Whenever a site suffers an incident which may compromise computer security, the strategies for reacting may be influenced by two opposing pressures.
If management fears that the site is sufficiently vulnerable, it may choose a "Protect and Proceed" strategy. This approach will have as its primary goal the protection and preservation of the site facilities and to provide for normalcy for its users as quickly as possible. Attempts will be made to actively interfere with the intruder's processes, prevent further access and begin immediate damage assessment and recovery. This process may involve shutting down the facilities, closing off access to the network, or other drastic measures. The drawback is that unless the intruder is identified directly, they may come back into the site via a different path, or may attack another site.
The alternate approach, "Pursue and Prosecute", adopts the opposite philosophy and goals. The primary goal is to allow intruders to continue their activities at the site until the site can identify the responsible persons. This approach is endorsed by law enforcement agencies and prosecutors. The drawback is that the agencies cannot exempt a site from possible user lawsuits if damage is done to their systems and data.
Prosecution is not the only outcome possible if the intruder is identified. If the culprit is an employee or a student, the organization may choose to take disciplinary actions. The computer security policy needs to spell out the choices and how they will be selected if an intruder is caught.
Careful consideration must be made by site management regarding their approach to this issue before the problem occurs. The strategy adopted might depend upon each circumstance. Or there may be a global policy which mandates one approach in all circumstances. The pros and cons must be examined thoroughly and the users of the facilities must be made aware of the policy so that they understand their vulnerabilities no matter which approach is taken.
The following are checklists to help a site determine which strategy to adopt: "Protect and Proceed" or "Pursue and Prosecute".
Protect and Proceed
Pursue and Prosecute
It is important to define who will interpret the policy. This could be an individual or a committee. No matter how well written, the policy will require interpretation from time to time and this body would serve to review, interpret, and revise the policy as needed.
Once the site security policy has been written and established, a vigorous process should be engaged to ensure that the policy statement is widely and thoroughly disseminated and discussed. A mailing of the policy should not be considered sufficient. A period for comments should be allowed before the policy becomes effective to ensure that all affected users have a chance to state their reactions and discuss any unforeseen ramifications. Ideally, the policy should strike a balance between protection and productivity.
Meetings should be held to elicit these comments, and also to ensure that the policy is correctly understood. (Policy promulgators are not necessarily noted for their skill with the language.) These meetings should involve higher management as well as line employees.

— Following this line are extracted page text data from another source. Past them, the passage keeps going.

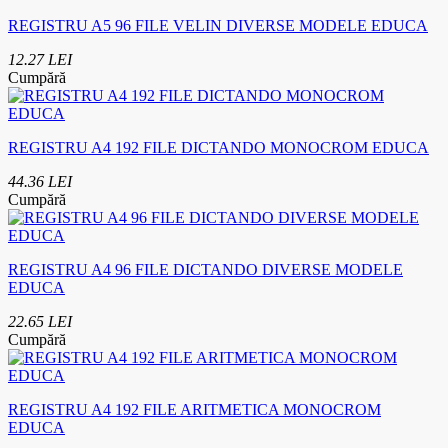
REGISTRU A5 96 FILE VELIN DIVERSE MODELE EDUCA
12.27 LEI
Cumpără
REGISTRU A4 192 FILE DICTANDO MONOCROM EDUCA
44.36 LEI
Cumpără
REGISTRU A4 96 FILE DICTANDO DIVERSE MODELE
EDUCA
22.65 LEI
Cumpără
REGISTRU A4 192 FILE ARITMETICA MONOCROM
EDUCA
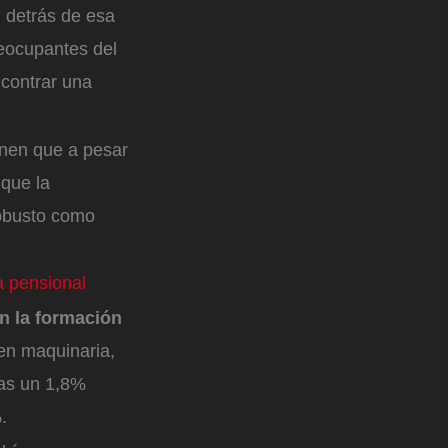
 detrás de esa
reocupantes del
ncontrar una
enen que a pesar
 que la
robusto como
a pensional
n la formación
a en maquinaria,
nas un 1,8%
.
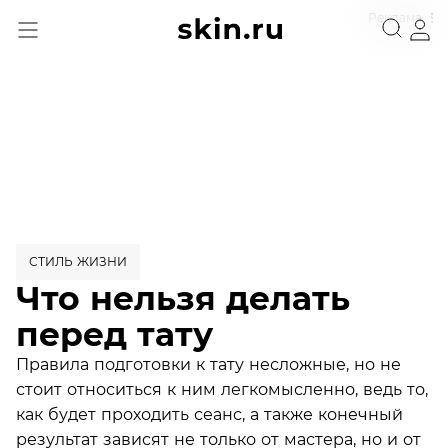
Реклама
СТИЛЬ ЖИЗНИ
Что нельзя делать
перед тату
Правила подготовки к тату несложные, но не
стоит относиться к ним легкомысленно, ведь то,
как будет проходить сеанс, а также конечный
результат зависят не только от мастера, но и от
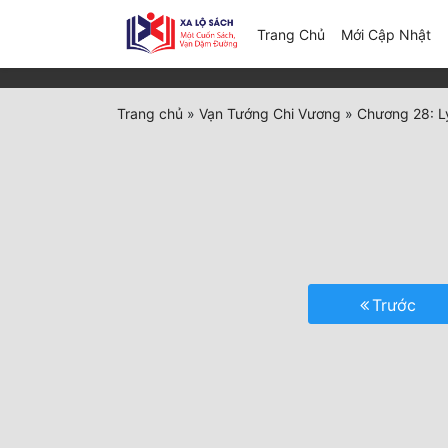
(c
Trang Chủ
Mới Cập Nhật
Trang chủ
»
Vạn Tướng Chi Vương
»
Chương 28: Lý
Trước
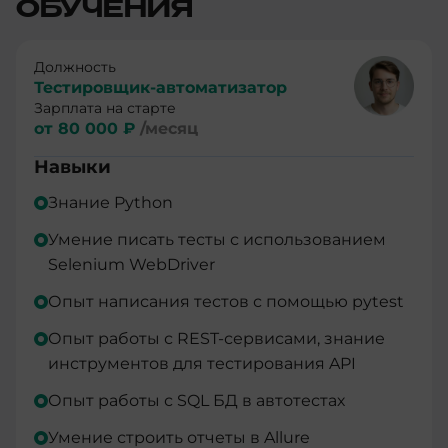
ОБУЧЕНИЯ
Должность
Тестировщик-автоматизатор
Зарплата на старте
от 80 000 ₽
/месяц
Навыки
Знание Python
Умение писать тесты с использованием
Selenium WebDriver
Опыт написания тестов с помощью pytest
Опыт работы с REST-сервисами, знание
инструментов для тестирования API
Опыт работы с SQL БД в автотестах
Умение строить отчеты в Allure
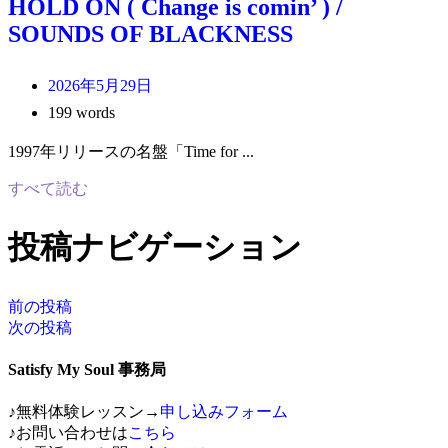
HOLD ON ( Change is comin’ ) /
SOUNDS OF BLACKNESS
2026年5月29日
199 words
1997年リリースの名盤「Time for ...
すべて読む
投稿ナビゲーション
前の投稿
次の投稿
Satisfy My Soul 事務局
♪無料体験レッスン→
申し込みフォーム
♪お問い合わせは
こちら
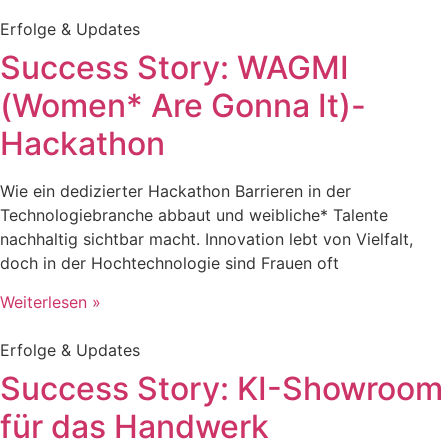
Erfolge & Updates
Success Story: WAGMI
(Women* Are Gonna It)-
Hackathon
Wie ein dedizierter Hackathon Barrieren in der
Technologiebranche abbaut und weibliche* Talente
nachhaltig sichtbar macht. Innovation lebt von Vielfalt,
doch in der Hochtechnologie sind Frauen oft
Weiterlesen »
Erfolge & Updates
Success Story: KI-Showroom
für das Handwerk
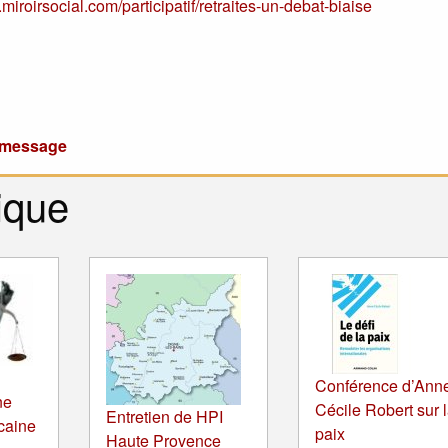
miroirsocial.com/participatif/retraites-un-debat-biaise
u message
ique
Conférence d’Ann
ne
Cécile Robert sur 
Entretien de HPI
icaine
paix
Haute Provence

Security is a collective effort.
In addition to the initial efforts to publicize the policy, it is essential for the site to maintain a continual awareness of its computer security policy. Current users may need periodic reminders New users should have the policy included as part of their site introduction packet. As a condition for using the site facilities, it may be advisable to have them sign a statement that they have read and understood the policy. Should any of these users require legal action for serious policy violations, this signed statement might prove to be a valuable aid.